→ Exercise prompt
Find the lines in these entries that include the word "pudingo" and state how many there are, with no other words.

>>

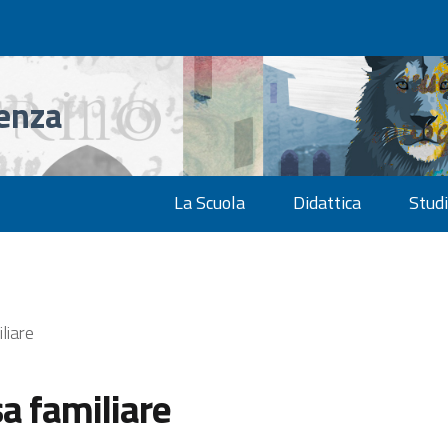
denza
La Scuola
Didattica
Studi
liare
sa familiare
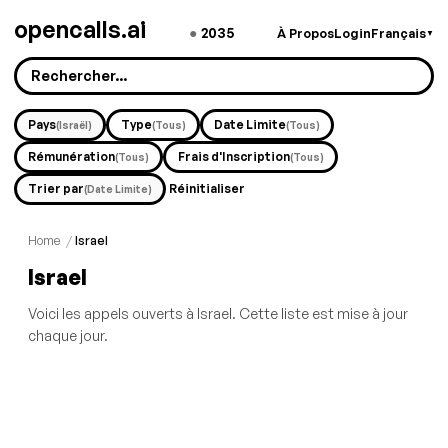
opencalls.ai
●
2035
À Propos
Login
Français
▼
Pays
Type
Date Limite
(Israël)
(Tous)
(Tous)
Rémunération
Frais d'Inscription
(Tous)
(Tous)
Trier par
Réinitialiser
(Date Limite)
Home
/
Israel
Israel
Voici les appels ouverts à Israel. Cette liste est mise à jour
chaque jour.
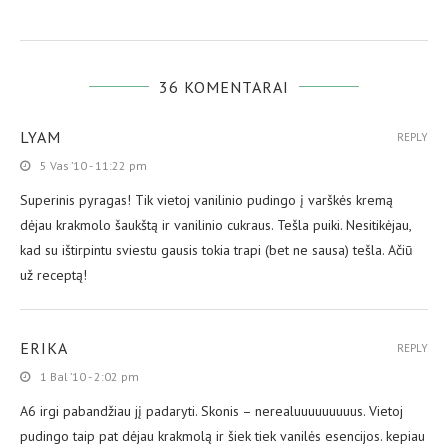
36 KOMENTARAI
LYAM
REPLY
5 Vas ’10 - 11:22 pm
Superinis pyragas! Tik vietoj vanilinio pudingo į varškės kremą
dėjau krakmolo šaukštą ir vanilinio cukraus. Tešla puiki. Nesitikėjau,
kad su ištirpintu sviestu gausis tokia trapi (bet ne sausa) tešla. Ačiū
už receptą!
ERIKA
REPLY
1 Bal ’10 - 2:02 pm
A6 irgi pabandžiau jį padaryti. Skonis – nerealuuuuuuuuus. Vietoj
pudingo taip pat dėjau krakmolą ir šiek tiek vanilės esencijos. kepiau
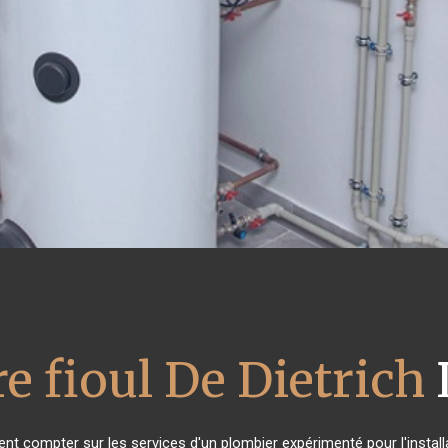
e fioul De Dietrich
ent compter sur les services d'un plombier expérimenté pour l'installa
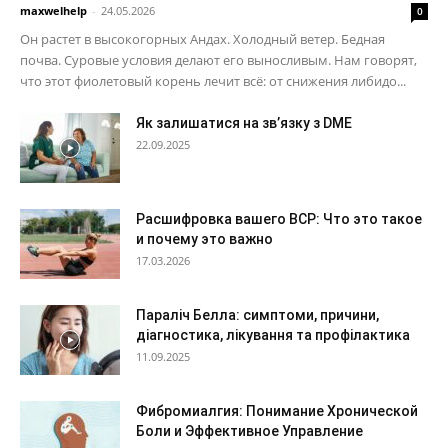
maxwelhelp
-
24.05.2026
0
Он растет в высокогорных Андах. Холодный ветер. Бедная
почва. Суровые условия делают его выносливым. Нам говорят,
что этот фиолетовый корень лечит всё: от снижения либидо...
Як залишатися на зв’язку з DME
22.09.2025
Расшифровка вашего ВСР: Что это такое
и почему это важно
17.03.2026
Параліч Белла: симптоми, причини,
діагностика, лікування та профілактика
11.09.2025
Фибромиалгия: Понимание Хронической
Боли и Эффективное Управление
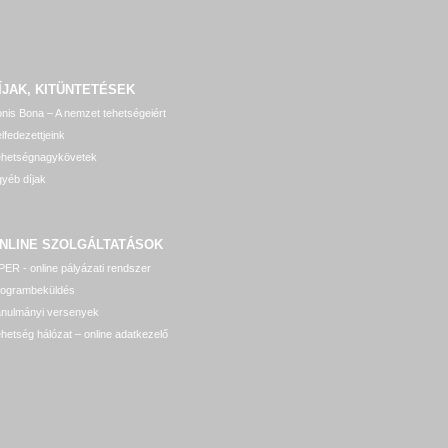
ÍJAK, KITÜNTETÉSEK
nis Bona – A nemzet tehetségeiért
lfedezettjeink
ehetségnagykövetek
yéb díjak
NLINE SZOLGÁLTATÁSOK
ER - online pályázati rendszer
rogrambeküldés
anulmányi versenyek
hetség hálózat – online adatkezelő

<<

→ Completed exercise
2